»»
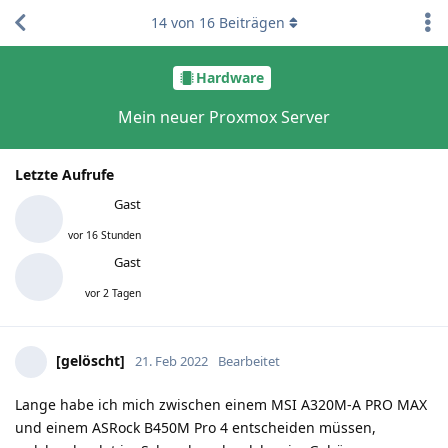
14
von
16
Beiträgen
Hardware
Mein neuer Proxmox Server
Letzte Aufrufe
Gast
vor 16 Stunden
Gast
vor 2 Tagen
[gelöscht]
21. Feb 2022
Bearbeitet
Lange habe ich mich zwischen einem MSI A320M-A PRO MAX
und einem ASRock B450M Pro 4 entscheiden müssen,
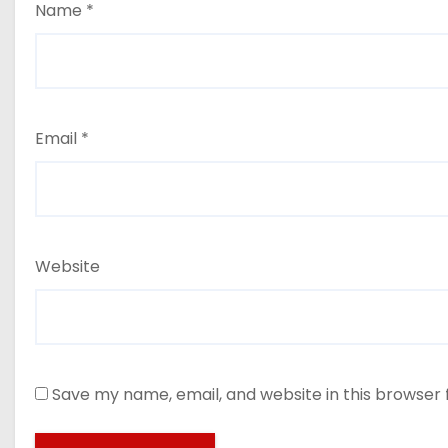
Name
*
Email
*
Website
Save my name, email, and website in this browser 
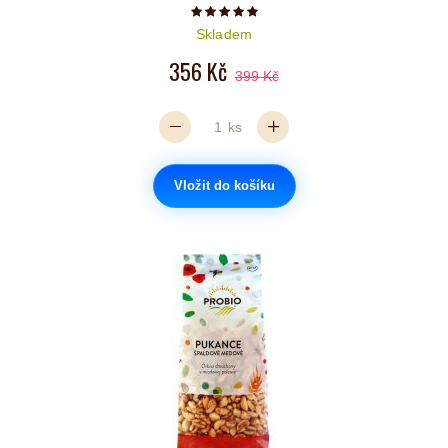
Počet hvězdiček je 5 z 5
Skladem
356 Kč
399 Kč
ks
Vložit do košíku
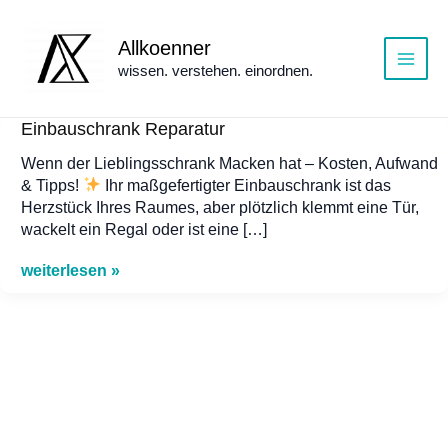
Zum
Inhalt
Allkoenner
springen
wissen. verstehen. einordnen.
Main
Menu
Einbauschrank Reparatur
Wenn der Lieblingsschrank Macken hat – Kosten, Aufwand
& Tipps!
Ihr maßgefertigter Einbauschrank ist das
Herzstück Ihres Raumes, aber plötzlich klemmt eine Tür,
wackelt ein Regal oder ist eine […]
Einbauschrank
weiterlesen »
Reparatur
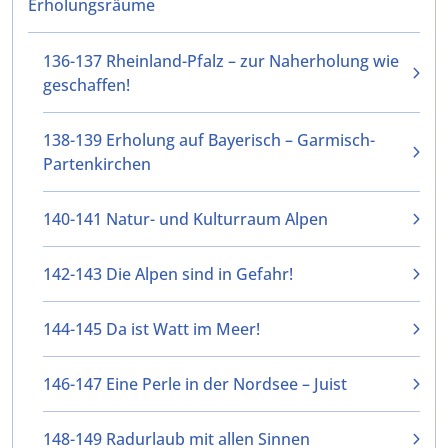
Erholungsräume
136-137 Rheinland-Pfalz – zur Naherholung wie
geschaffen!
138-139 Erholung auf Bayerisch – Garmisch-
Partenkirchen
140-141 Natur- und Kulturraum Alpen
142-143 Die Alpen sind in Gefahr!
144-145 Da ist Watt im Meer!
146-147 Eine Perle in der Nordsee – Juist
148-149 Radurlaub mit allen Sinnen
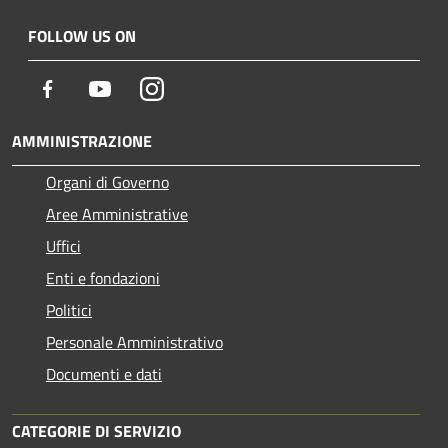
FOLLOW US ON
Facebook
Youtube
Instagram
AMMINISTRAZIONE
Organi di Governo
Aree Amministrative
Uffici
Enti e fondazioni
Politici
Personale Amministrativo
Documenti e dati
CATEGORIE DI SERVIZIO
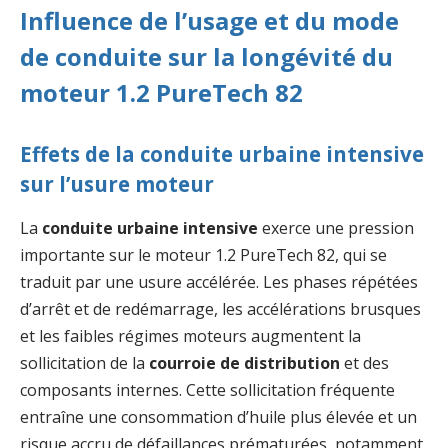
Influence de l’usage et du mode
de conduite sur la longévité du
moteur 1.2 PureTech 82
Effets de la conduite urbaine intensive
sur l’usure moteur
La
conduite urbaine intensive
exerce une pression
importante sur le moteur 1.2 PureTech 82, qui se
traduit par une usure accélérée. Les phases répétées
d’arrêt et de redémarrage, les accélérations brusques
et les faibles régimes moteurs augmentent la
sollicitation de la
courroie de distribution
et des
composants internes. Cette sollicitation fréquente
entraîne une consommation d’huile plus élevée et un
risque accru de défaillances prématurées, notamment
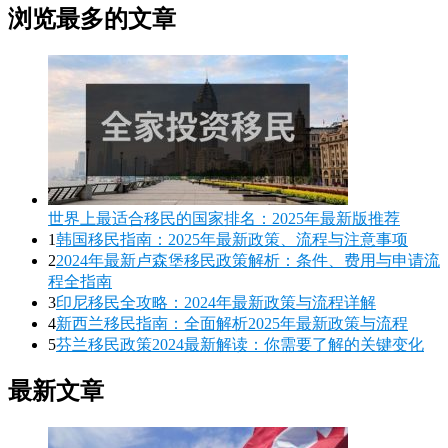
浏览最多的文章
世界上最适合移民的国家排名：2025年最新版推荐
1
韩国移民指南：2025年最新政策、流程与注意事项
2
2024年最新卢森堡移民政策解析：条件、费用与申请流
程全指南
3
印尼移民全攻略：2024年最新政策与流程详解
4
新西兰移民指南：全面解析2025年最新政策与流程
5
芬兰移民政策2024最新解读：你需要了解的关键变化
最新文章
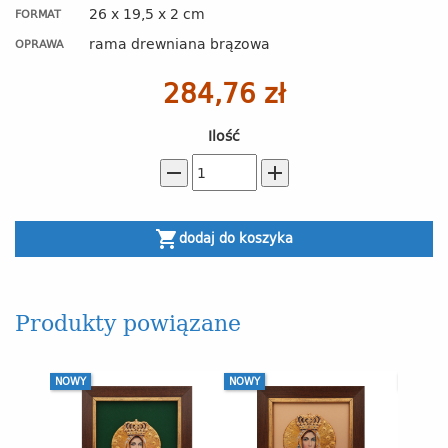
26 x 19,5 x 2 cm
FORMAT
rama drewniana brązowa
OPRAWA
284,76 zł
Ilość
remove
add
shopping_cart
dodaj do koszyka
Produkty powiązane
NOWY
NOWY
NOWY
««
Return each line from the entries above that includes "Reparatur".

> _EXERCISE RESULT_
Einbauschrank Reparatur
Reparatur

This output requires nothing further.